Re: [MathML3-last-call] mathvariant from Sam Dooley on 2009-09-28 (www-math@w3.org from September 2009)

From: Sam Dooley <sam@integretechpub.com>
Date: Mon, 28 Sep 2009 11:04:41 -0600
To: Karl Tomlinson <w3@karlt.net>, www-math@w3.org
Cc: Jacques Distler <distler@golem.ph.utexas.edu>
Message-Id: <200909281717.n8SHH6dQ020324@parzival.integretechpub.com>
The intent of the mathvariant attribute is to provide a markup solution
to represent mathematical characters in a way that protects them from
accidental style changes.

There are three cases:

(1) Mathematical characters that have assigned code points in the SMP.

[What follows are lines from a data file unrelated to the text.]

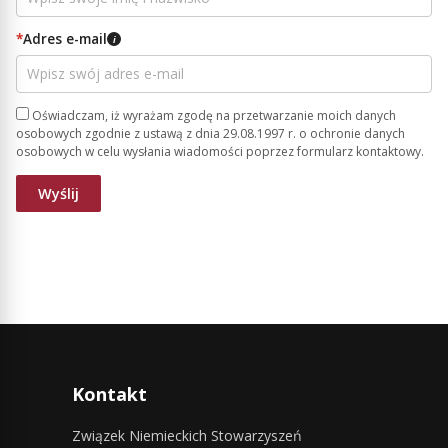
*
Adres e-mail
i
Oświadczam, iż wyrażam zgodę na przetwarzanie moich danych
osobowych zgodnie z ustawą z dnia 29.08.1997 r. o ochronie danych
osobowych w celu wysłania wiadomości poprzez formularz kontaktowy.
Kontakt
Związek Niemieckich Stowarzyszeń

The mathvariant attribute provides a way to encode these characters
using only 16-bit data values.

So <mi mathvariant="bold">A</mi> means the same as <mi>&#x1D400;</mi>.

(2) Mathematical characters that have assigned code points in the BMP.

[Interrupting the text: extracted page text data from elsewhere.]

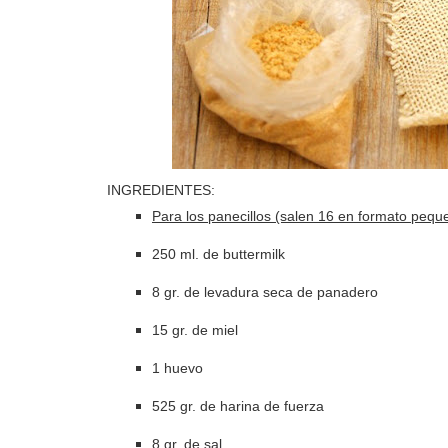
INGREDIENTES:
Para los panecillos (salen 16 en formato pequ
250 ml. de buttermilk
8 gr. de levadura seca de panadero
15 gr. de miel
1 huevo
525 gr. de harina de fuerza
8 gr. de sal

These are the "holes" in the alphabets in the SMP, because they were
deemed equivalent to characters that were already in the BMP.

The mathvariant attribute provides an alternate way to encode these
characters, even though they really don't need it.  The exact list
of these characters is given in chapter 7.

So <mi mathvariant="script">h</mi> means the same as <mi>&#x211B;</mi>.

(3) Mathematical characters that have no assigned code point.

The mathvariant attribute provides a way to encode characters that
could not be encoded otherwise.

So "bold italic dotless i" does not have an assigned code point, but
makes perfect sense (to me at least) as a mathematical character.
A renderer should feel free to do the reasonable thing if it sees
<mi mathvariant="bold-italic">&#x131;</mi> and it has a font that
contains it.

A "sans-serif alpha" as a mathematical character is another example.
Each implementor should choose what combinations to support, but I
could make different choices than someone else.  We should be able
to agree on characters related to the alphabets in U+1D400-U+1D7FF,
as described above, but beyond that I would expect support to vary,
perhaps widely.


So I agree that the wording of the spec should be clarified
in a few places:

(1) The spec should be more clear about when the mathvariant value
identifies a distinct mathematical character, whether or not it has
its own Unicode code point.  Perhaps just to say that mathvariant
values can be used with Basic Latin (U+20-U+7E), Greek capital/
small/symbol, dotless i/j and digamma BMP characters to encode a
mathematical character.

(2) The spec should not say to ignore mathematical characters that
do not have an assigned code point, such as bold italic dotless i
or sans-serif alpha, but should warn that such characters may not
be widely supported by existing fonts.

(3) The spec should provide a definition of mathvariant that is not
dependent on a specific version of Unicode, other than to say that
if new Unicode characters are introduced in the future, they may be
considered to be equivalent to an existing mathvariant encoding for
the character.

(4) The spec should clarify that the intent is not to transform
character code points from the BMP into the SMP, but to provide
a markup solution to represent mathematical characters that may
or may not have a simpler representation as a Unicode code point.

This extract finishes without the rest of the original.